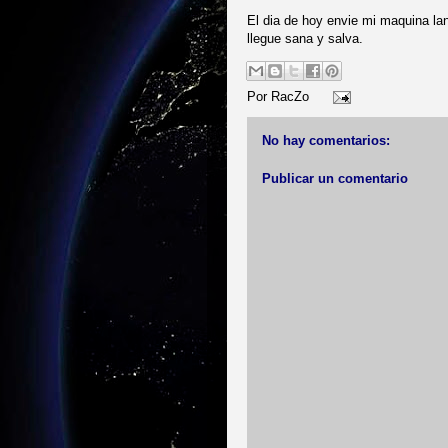
El dia de hoy envie mi maquina l
llegue sana y salva.
Por
RacZo
No hay comentarios:
Publicar un comentario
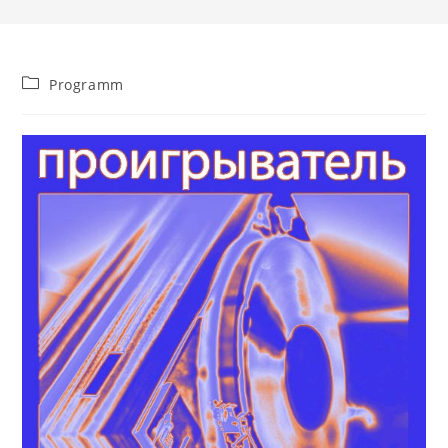
Beitrags-
Programm
Kategorie:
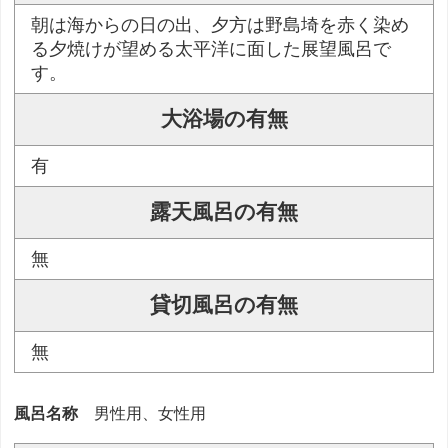
朝は海からの日の出、夕方は野島埼を赤く染め
る夕焼けが望める太平洋に面した展望風呂で
す。
大浴場の有無
有
露天風呂の有無
無
貸切風呂の有無
無
風呂名称
男性用、女性用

What you have to do: The copy must match the listing above exactly, except that it holds no pictures.

Reply:
El dia de hoy envie mi maquina l
llegue sana y salva.
Por
RacZo
No hay comentarios:
Publicar un comentario
Beitrags-
Programm
Kategorie:
朝は海からの日の出、夕方は野島埼を赤く染め
る夕焼けが望める太平洋に面した展望風呂で
す。
大浴場の有無
有
露天風呂の有無
無
貸切風呂の有無
無
風呂名称
男性用、女性用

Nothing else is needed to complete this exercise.